▶ [Exercise materials]

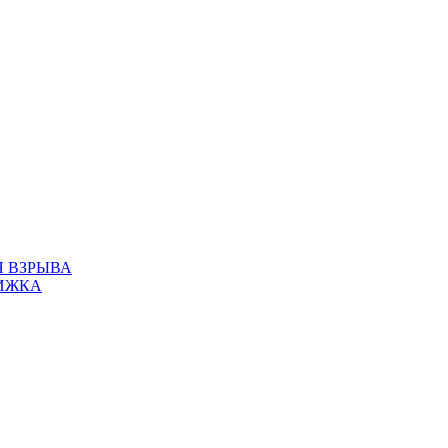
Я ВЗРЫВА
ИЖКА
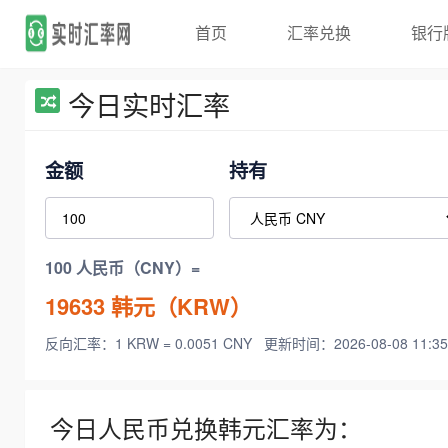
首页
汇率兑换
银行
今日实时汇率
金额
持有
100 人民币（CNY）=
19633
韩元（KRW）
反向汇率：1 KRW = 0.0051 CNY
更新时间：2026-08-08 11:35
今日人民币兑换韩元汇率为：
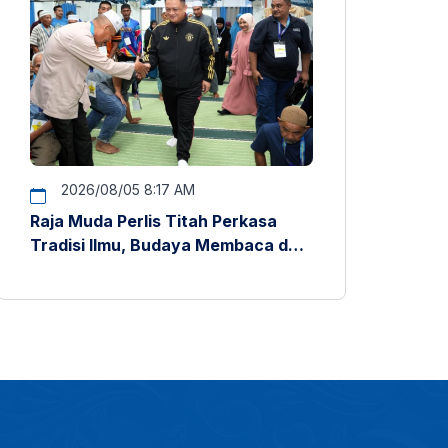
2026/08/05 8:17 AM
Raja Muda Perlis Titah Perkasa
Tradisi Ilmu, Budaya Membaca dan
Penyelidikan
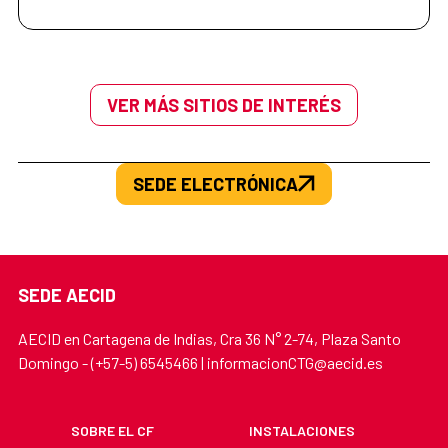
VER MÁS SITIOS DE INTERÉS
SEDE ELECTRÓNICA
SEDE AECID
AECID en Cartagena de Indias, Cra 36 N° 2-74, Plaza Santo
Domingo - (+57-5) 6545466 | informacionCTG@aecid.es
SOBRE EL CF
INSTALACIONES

==

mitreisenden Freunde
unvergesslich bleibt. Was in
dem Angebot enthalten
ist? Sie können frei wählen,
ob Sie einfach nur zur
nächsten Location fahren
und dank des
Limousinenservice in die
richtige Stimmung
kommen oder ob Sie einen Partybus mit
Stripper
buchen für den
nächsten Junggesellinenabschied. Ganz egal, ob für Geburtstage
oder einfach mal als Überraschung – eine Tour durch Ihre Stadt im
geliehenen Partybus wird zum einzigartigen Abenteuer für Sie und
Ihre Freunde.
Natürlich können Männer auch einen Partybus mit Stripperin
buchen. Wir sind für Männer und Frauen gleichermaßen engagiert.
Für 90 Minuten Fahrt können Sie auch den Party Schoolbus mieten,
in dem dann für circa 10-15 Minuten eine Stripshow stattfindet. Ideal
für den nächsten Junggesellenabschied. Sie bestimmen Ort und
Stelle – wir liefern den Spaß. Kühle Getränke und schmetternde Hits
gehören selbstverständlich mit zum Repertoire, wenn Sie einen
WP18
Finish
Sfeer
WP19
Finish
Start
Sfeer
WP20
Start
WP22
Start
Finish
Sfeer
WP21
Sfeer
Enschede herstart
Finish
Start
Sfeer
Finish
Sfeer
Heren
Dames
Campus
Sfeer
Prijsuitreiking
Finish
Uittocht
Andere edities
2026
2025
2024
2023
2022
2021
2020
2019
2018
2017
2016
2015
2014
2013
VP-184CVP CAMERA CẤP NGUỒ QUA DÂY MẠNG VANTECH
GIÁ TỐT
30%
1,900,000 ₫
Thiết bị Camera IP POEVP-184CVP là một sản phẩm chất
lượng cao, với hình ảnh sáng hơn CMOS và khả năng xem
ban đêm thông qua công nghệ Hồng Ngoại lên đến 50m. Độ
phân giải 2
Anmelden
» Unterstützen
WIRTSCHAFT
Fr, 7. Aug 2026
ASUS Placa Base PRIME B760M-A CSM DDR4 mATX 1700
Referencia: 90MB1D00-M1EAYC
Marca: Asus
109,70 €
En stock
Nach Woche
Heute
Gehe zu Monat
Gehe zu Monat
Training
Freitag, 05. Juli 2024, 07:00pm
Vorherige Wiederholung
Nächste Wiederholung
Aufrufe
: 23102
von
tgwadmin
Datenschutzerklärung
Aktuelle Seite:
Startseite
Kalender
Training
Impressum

▶ [Exercise goal]
Every line that holds the word "einen" should be copied from the records.

▶ [Written response]
kommen oder ob Sie einen Partybus mit
Natürlich können Männer auch einen Partybus mit Stripperin
gehören selbstverständlich mit zum Repertoire, wenn Sie einen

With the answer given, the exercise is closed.